Prompt with guardrails to prevent hallucination
You are a financial expert. Use the provided context to answer accurately.
Only answer questions based on the provided context. If unsure, respond with "I don't know based on the context provided."
Context: [RETRIEVED DOCUMENTS]
Question: [USER QUERY]
Answer:
Conclusion
Retrieval Augmented Generation represents a significant advancement in making language models more reliable, accurate, and practical for real-world applications.
By combining the power of information retrieval with generative AI, RAG addresses many of the limitations of traditional language models, such as:
- Providing up-to-date information without model retraining
- Reducing hallucinations by grounding responses in verified sources
- Enabling domain-specific expertise through custom knowledge bases
- Offering transparency and traceability of information sources
As the field continues to evolve, we can expect to see more sophisticated RAG implementations with improved retrieval mechanisms, better context processing, and more efficient embedding techniques.

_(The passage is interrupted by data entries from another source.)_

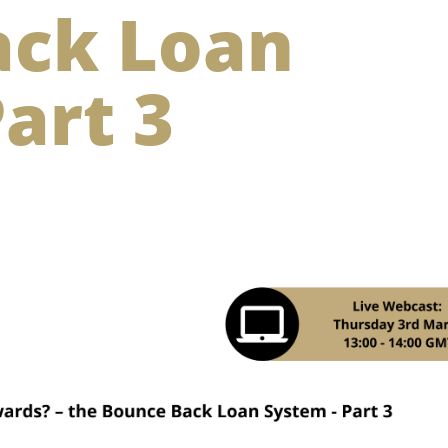
ack Loan
art 3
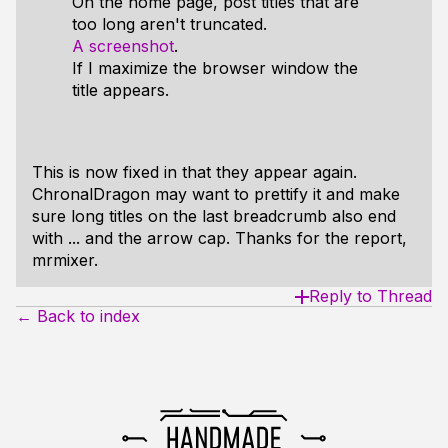
On the home page, post titles that are
too long aren't truncated.
A screenshot
.
If I maximize the browser window the
title appears.
This is now fixed in that they appear again.
ChronalDragon may want to prettify it and make
sure long titles on the last breadcrumb also end
with ... and the arrow cap. Thanks for the report,
mrmixer.
Reply to Thread
← Back to index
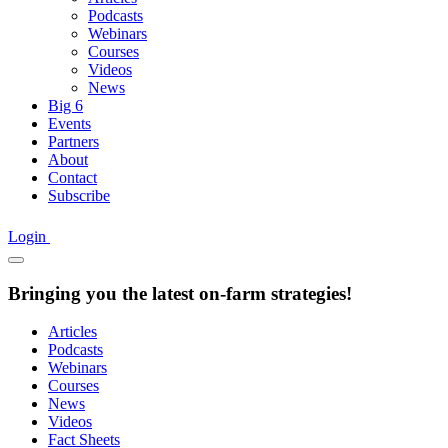
Podcasts
Webinars
Courses
Videos
News
Big 6
Events
Partners
About
Contact
Subscribe
Login
Bringing you the latest on-farm strategies!
Articles
Podcasts
Webinars
Courses
News
Videos
Fact Sheets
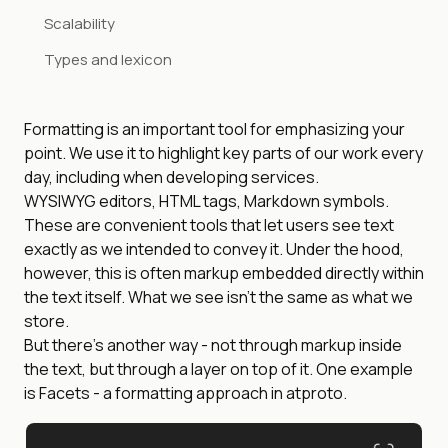
Scalability
Types and lexicon
Formatting is an important tool for emphasizing your
point. We use it to highlight key parts of our work every
day, including when developing services.
WYSIWYG editors, HTML tags, Markdown symbols.
These are convenient tools that let users see text
exactly as we intended to convey it. Under the hood,
however, this is often markup embedded directly within
the text itself. What we see isn’t the same as what we
store.
But there’s another way - not through markup inside
the text, but through a layer on top of it. One example
is Facets - a formatting approach in atproto.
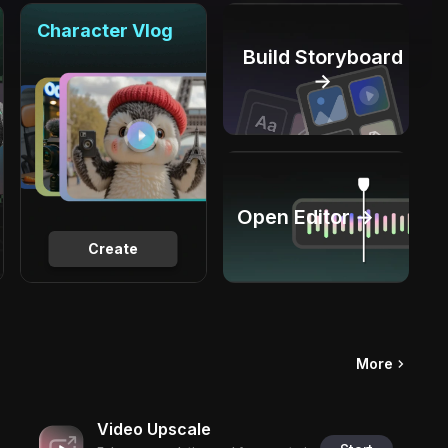
Character Vlog
Build Storyboard
→
Open Editor →
Create
More
Video Upscale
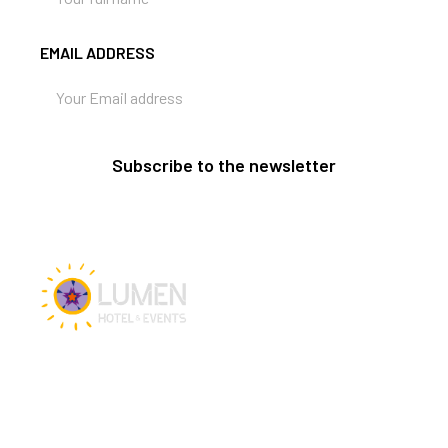
EMAIL ADDRESS
Subscribe to the newsletter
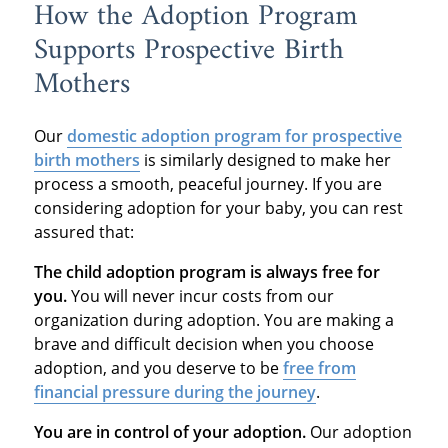
How the Adoption Program
Supports Prospective Birth
Mothers
Our
domestic adoption program
for prospective
birth mothers
is similarly designed to make her
process a smooth, peaceful journey. If you are
considering adoption for your baby, you can rest
assured that:
The child adoption program is always free for
you.
You will never incur costs from our
organization during adoption. You are making a
brave and difficult decision when you choose
adoption, and you deserve to be
free from
financial pressure during the journey
.
You are in control of your adoption.
Our adoption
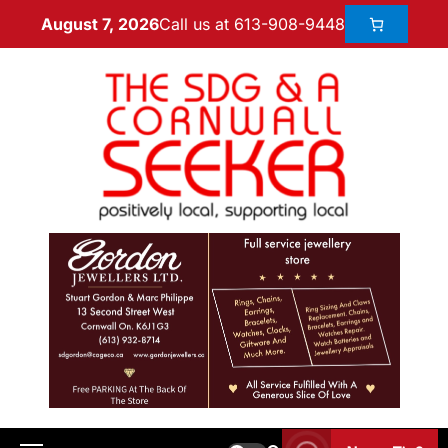
Call us at 613-908-9448
August 7, 2026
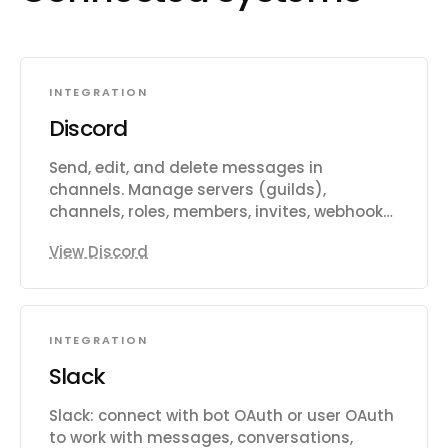
INTEGRATION
Discord
Send, edit, and delete messages in
channels. Manage servers (guilds),
channels, roles, members, invites, webhooks,
threads, scheduled events, auto
View Discord
moderation rules, audit logs, application
commands, and custom guild emojis. Add
or remove users, assign roles, kick or ban
members, and receive supported message,
INTEGRATION
guild, channel, member, and inbound
webhook triggers.
Slack
Slack: connect with bot OAuth or user OAuth
to work with messages, conversations,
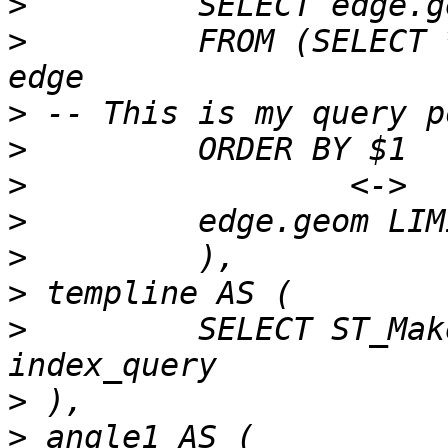
>
>
         FROM (SELECT 
>
>
>
>
>
>
>
         SELECT ST_Mak
>
>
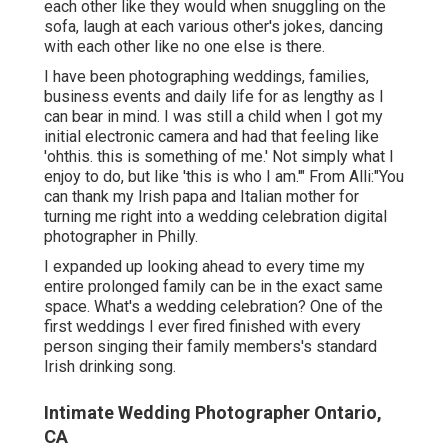
each other like they would when snuggling on the
sofa, laugh at each various other's jokes, dancing
with each other like no one else is there.
I have been photographing weddings, families,
business events and daily life for as lengthy as I
can bear in mind. I was still a child when I got my
initial electronic camera and had that feeling like
'ohthis. this is something of me.' Not simply what I
enjoy to do, but like 'this is who I am.'" From Alli:"You
can thank my Irish papa and Italian mother for
turning me right into a wedding celebration digital
photographer in Philly.
I expanded up looking ahead to every time my
entire prolonged family can be in the exact same
space. What's a wedding celebration? One of the
first weddings I ever fired finished with every
person singing their family members's standard
Irish drinking song.
Intimate Wedding Photographer Ontario,
CA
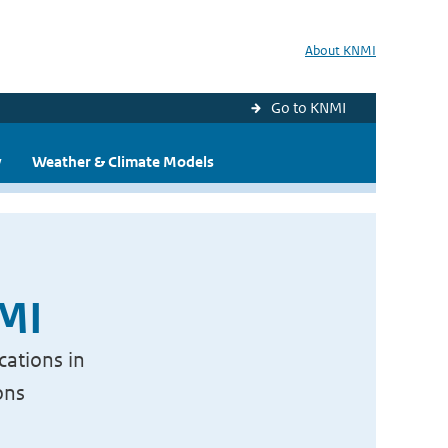
About KNMI
Go to KNMI
y
Weather & Climate Models
NMI
cations in
ons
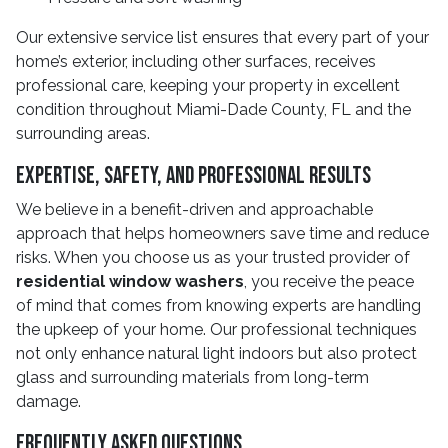
Our extensive service list ensures that every part of your
home’s exterior, including other surfaces, receives
professional care, keeping your property in excellent
condition throughout Miami-Dade County, FL and the
surrounding areas.
Expertise, Safety, and Professional Results
We believe in a benefit-driven and approachable
approach that helps homeowners save time and reduce
risks. When you choose us as your trusted provider of
residential window washers
, you receive the peace
of mind that comes from knowing experts are handling
the upkeep of your home. Our professional techniques
not only enhance natural light indoors but also protect
glass and surrounding materials from long-term
damage.
Frequently Asked Questions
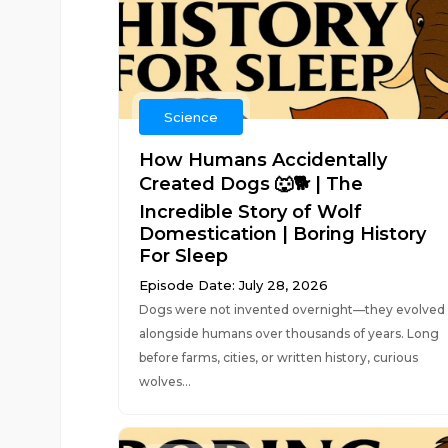
Science
How Humans Accidentally
Created Dogs 🐺🐕 | The
Incredible Story of Wolf
Domestication | Boring History
For Sleep
Episode Date: July 28, 2026
Dogs were not invented overnight—they evolved
alongside humans over thousands of years. Long
before farms, cities, or written history, curious
wolves...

The future of RAG likely includes multimodal capabilities, handling not just text but also images, audio, and other data types, making it an increasingly valuable tool in the AI landscape.
Whether you're building a customer support system, a research assistant, or a domain-specific AI application, RAG provides a robust framework for creating more reliable and contextually aware AI systems.
By understanding and implementing RAG effectively, developers can create AI applications that not only generate responses but do so with accuracy, relevance, and verifiable sources.